Neste livro, Camille parte a louça toda, e tal deve-se apenas à sua mãe que tendo descoberto tarde, mas tendo descoberto o que aconteceu com o seu filho de 14 anos às mãos do seu segundo marido, preferiu viver das aparências, escolheu o seu belo marido e abandonou os seus filhos. No final, só consigo ver pessoas feitas de ilusões. Uma liberdade que se faz apenas de ambição e poder. Ter perdido, ambos, os pais por suicídio, de nada parece ter servido. A cegueira pela carreira, só o reconhecimento e a fama importam. Chegar aos alegados pontos mais elevados da sociedade, nunca parar, por nada, menos ainda pela família, para se chegar ao topo e nunca ser esquecida.

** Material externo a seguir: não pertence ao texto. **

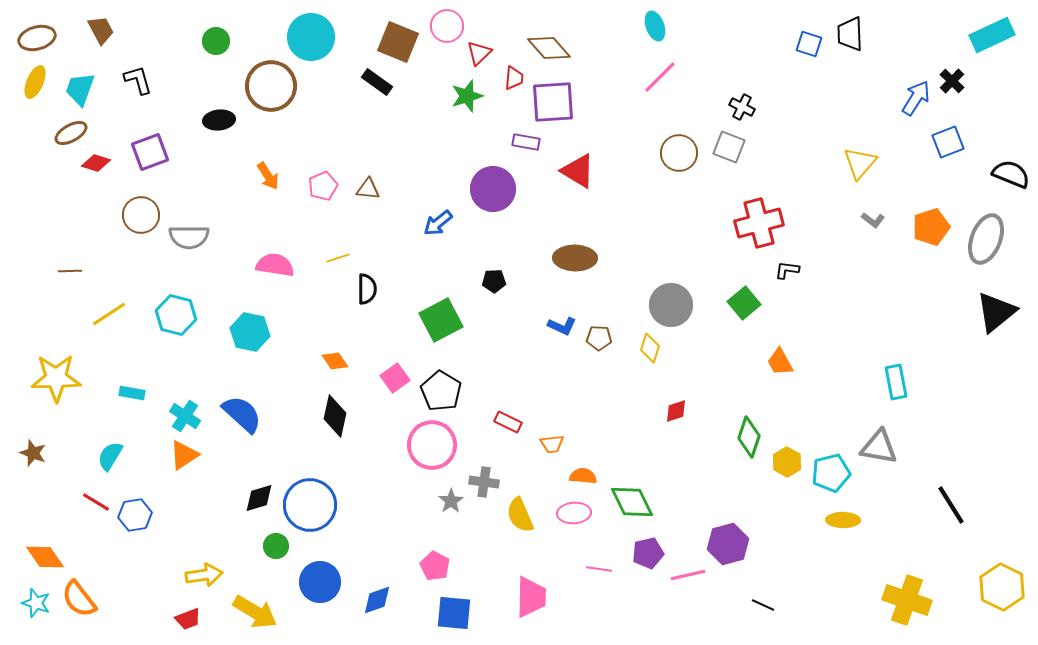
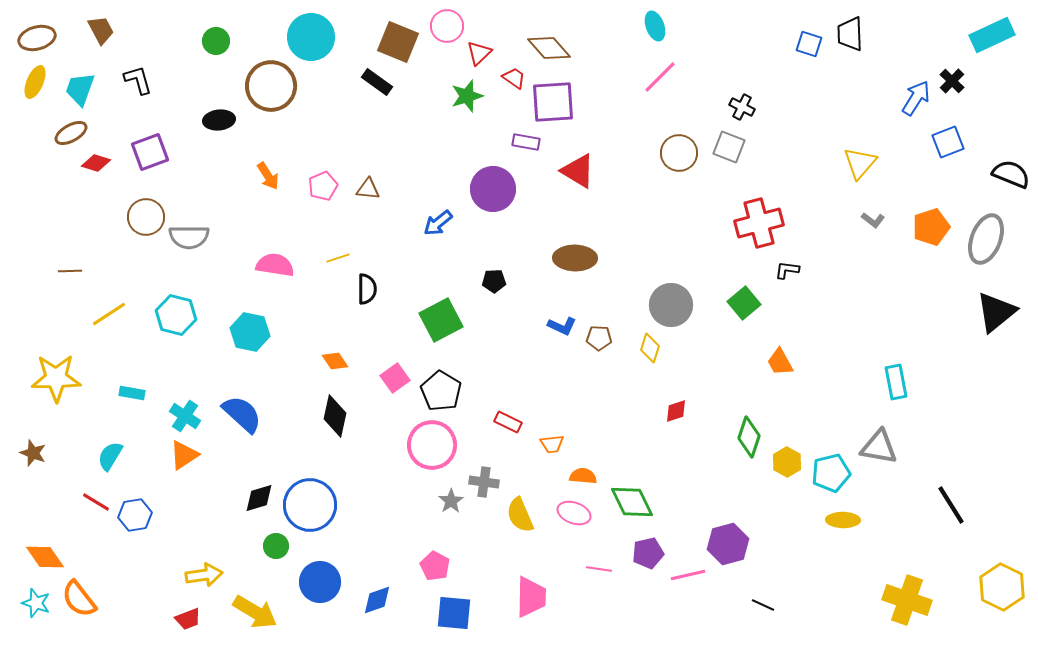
red trapezoid at (514, 78): rotated 60 degrees counterclockwise
brown circle at (141, 215): moved 5 px right, 2 px down
pink ellipse at (574, 513): rotated 24 degrees clockwise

Depois de terminar a leitura deste livro, vi que a mãe de Camille tinha deixado um romance sobre a sua vida, escrito em conjunto com uma amiga jornalista, a quem pediu, antes da última cirurgia, aconteça o que acontecer, promete que publicas o livro. Ainda li algumas páginas do mesmo online, mas não consegui interessar-me por ler mais. Desde logo o título, "E de Repente, a Liberdade" (2017), por tudo o que aqui a liberdade representa. Camille passa todo o livro a louvar a mãe, como se percebesse o impacto do que estava a fazer, mas as ações deixam impressões muito mais fortes do que meras palavras. A carta escrita por Camille à sua mãe, e deixada no final do livro, é lancinante.
“La Familia Grande” e “Le Consentement” são apenas dois livros, mas os relatos confessionais no modo romanceado abrem espaço para tantos, todos aqueles que têm sofrido, se poderem identificar, e talvez ganharem força para darem o passo que lhes falta. São dois livros que dão conta do lado feminino e do lado masculino, evidenciando que se a opressão sexual é maioritariamente cometida por homens, os alvos variam e tanto podem recair sobre uma, como sobre um, adolescente. Mas o silêncio nunca pode ser opção.
Nota final: tal como em “Le Consentement”, os crimes prescreveram, mas existe sempre espaço para a condenação pública, e isso está a acontecer neste momento na sociedade francesa. Ficam algumas notícias recentes: do Diário de Notícias, 14 janeiro 2020, ""Toda a gente sabia." O escândalo de incesto que abala a elite francesa" e do Le Monde, 4 janeiro 2020, « La Familia grande », autopsie d’un inceste.